Limitations & Future Work

  • Dependency on High-Quality Frozen MLLM: The framework relies on InternVL3-2B's representations; whether weaker visual encoders could provide sufficient semantics remains to be verified.
  • Fixed Auxiliary Prompt: A generic fixed prompt was used; the potential space for prompt design design to improve quality was not deeply explored.
  • Scaling Constraints: IOMM-L/XL were not fully trained due to epoch limits; the true ceiling at larger scales is unknown. Furthermore, paired data remains essential in hybrid fine-tuning, as image-only tuning fails instruction alignment.
  • vs MetaQuery / BLIP3-o (Frozen MLLM + Learnable Query): These still rely on large-scale pairs for the generative end. IOMM replaces this with image-only self-conditioning and MIM, achieving faster convergence and saving on private data.
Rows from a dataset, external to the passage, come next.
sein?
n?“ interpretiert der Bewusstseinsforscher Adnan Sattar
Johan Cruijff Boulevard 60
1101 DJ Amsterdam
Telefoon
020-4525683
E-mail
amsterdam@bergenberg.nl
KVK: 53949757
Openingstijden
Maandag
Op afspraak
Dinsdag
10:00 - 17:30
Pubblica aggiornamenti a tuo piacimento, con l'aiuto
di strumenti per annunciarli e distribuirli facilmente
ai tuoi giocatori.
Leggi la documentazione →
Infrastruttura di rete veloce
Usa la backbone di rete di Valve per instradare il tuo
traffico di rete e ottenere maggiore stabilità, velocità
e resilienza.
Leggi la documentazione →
  • vs Lumos-T2I (Image-only Pre-training for T2I): While both use image pre-training, Lumos is a specialized T2I model lacking understanding; IOMM is designed for UMMs with understanding+generation and introduces MIM.
  • vs MAE (Masked Auto-encoders): IOMM borrows the "mask-and-predict" concept but applies it to prevent self-conditioning degeneration rather than just learning discriminative representations.

Rating

  • Novelty: ⭐⭐⭐⭐⭐ The "Image as Condition + MIM" paradigm shift removes dependency on image-text pairs for pre-training.
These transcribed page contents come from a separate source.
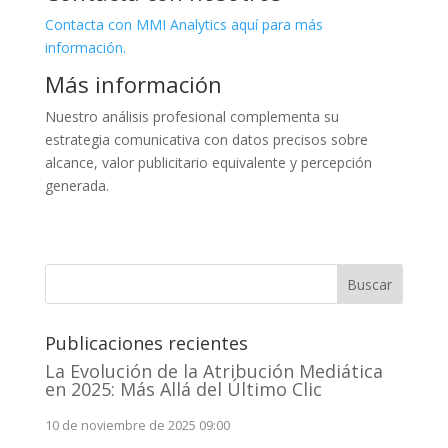
Contacta con MMI Analytics aquí para más
información.
Más información
Nuestro análisis profesional complementa su
estrategia comunicativa con datos precisos sobre
alcance, valor publicitario equivalente y percepción
generada.
Buscar
Publicaciones recientes
La Evolución de la Atribución Mediática
en 2025: Más Allá del Último Clic
10 de noviembre de 2025 09:00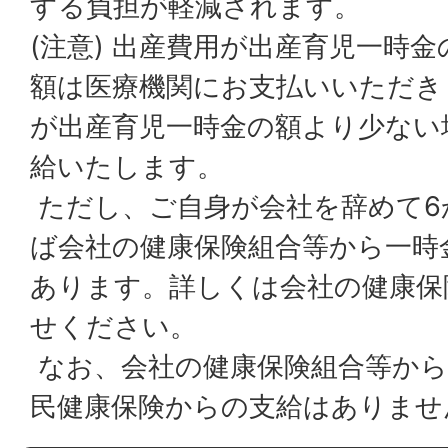
する負担が軽減されます。
(注意) 出産費用が出産育児一時
額は医療機関にお支払いいただき
が出産育児一時金の額より少ない
給いたします。
ただし、ご自身が会社を辞めて6
ば会社の健康保険組合等から一時
あります。詳しくは会社の健康保
せください。
なお、会社の健康保険組合等から
民健康保険からの支給はありませ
  • Experimental Thoroughness: ⭐⭐⭐⭐⭐ Systematic ablation of six data recipes, multi-benchmark testing, and generalization to OpenUni/Qwen-Image.
  • Writing Quality: ⭐⭐⭐⭐ Motives and ablations are clear, though minor inconsistencies exist in decimal reporting (0.88 vs 0.89).
  • Value: ⭐⭐⭐⭐⭐ Reaching SOTA with only ~1050 H800h and public data is highly significant for low-cost, reproducible UMM training.